In Haryana Urban Development Authority v. Om Pal it is stated that:
‘7…. It is now also well settled that despite a wide discretionary power conferred upon the Industrial Courts under Section 11A of the 1947 Act, the relief of reinstatement with full back wages should not be granted automatically only because it would be lawful to do so. Grant of relief would depend on the fact situation obtaining in each case. It will depend upon several factors, one of which would be as to whether the recruitment was effected in terms of the statutory provisions operating in the field, if any.’
In deciding the question, as to whether the employee should be recompensed with full back wages and other benefits until the date of reinstatement, the tribunals and the courts have to be realistic albeit the ordinary rule of full back wages on reinstatement. (Western India Match Co. Ltd. v. Industrial Tribunal)’.
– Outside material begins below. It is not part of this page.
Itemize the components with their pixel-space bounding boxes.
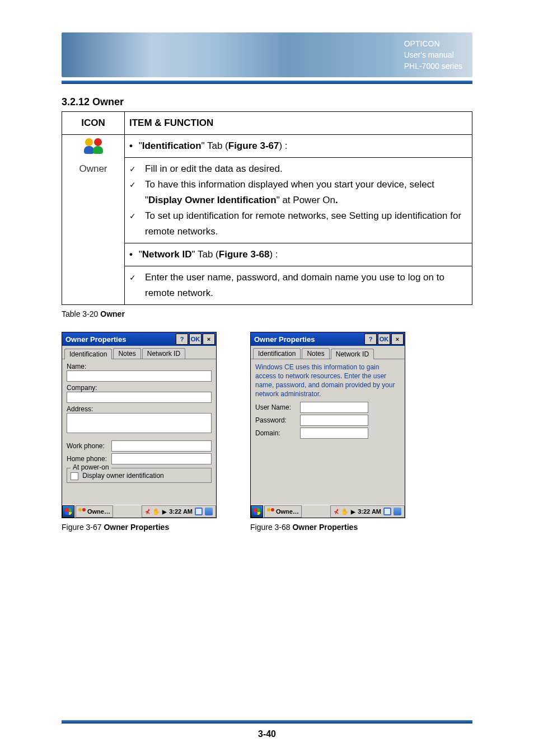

21. Applying the aforesaid ratio of law we have examined the factual situation in the present case. The services of the respondent were admittedly terminated on 11.6.87. The Labour Court gave its award on 27.9.02. Therefore, there is a gap of more than 15 years from the date of termination till the award of reinstatement in service. Labour Court upon examination of the entire issue concluded that the respondent would not be entitled to any back wages for the period he did not work. A perusal of the award also shows that the respondent did not place on the record of the Labour Court any material or evidence to show that he was not gainfully employed during the long spell of 15 years when he was out of service of the appellant. In the writ petition the respondent was mainly concerned with receiving wages in accordance with the Minimum Wages Act and for inclusion of the period spent in Conciliation Proceedings for the calculation of financial benefits. The High Court without examining the factual situation, and placing reliance on the judgment in M/s. Hindustan Tin Works Pvt. Ltd. v. The Employees of M/s. Hindustan Tin Works Pvt. Ltd. and ors. held that the normal rule of full back wages ought to be followed in this case. We are of the considered opinion that such a conclusion could have been reached by the High Court only after recording cogent reasons in support thereof. Especially since the award of the Labour Court was being modified. The Labour Court exercising its discretionary jurisdiction concluded that it was not a fit case for the grant of back wages. In the case of P.V.K. Distillery Ltd. (supra), it is observed as follows:
‘The issue as raised in the matter of back wages has been dealt with by the Labour Court in the manner as above having regard to the facts and circumstances of the matter in the issue, upon exercise of its discretion and obviously in a manner which cannot but be judicious in nature. There exists an obligation on the part of the High court to record in the judgment, the reasoning before however denouncing a judgment of an inferior tribunal, in the absence of which, the judgment in our view cannot stand the scrutiny of otherwise being reasonable.’
22. In our opinion the High Court was unjustified in awarding full back wages. We are also of the opinion that the Labour Court having found the termination to be illegal was unjustified in not granting any back wages at all.
23. Keeping in view the facts and circumstances of this case we direct that the respondent shall be paid 50 per cent of the back wages from the date of termination of service till reinstatement.
24. With the aforesaid observations the appeal is allowed. The respondent shall be paid 50 per cent of the back wages as directed within a period of three months from today. There shall be no order as to costs.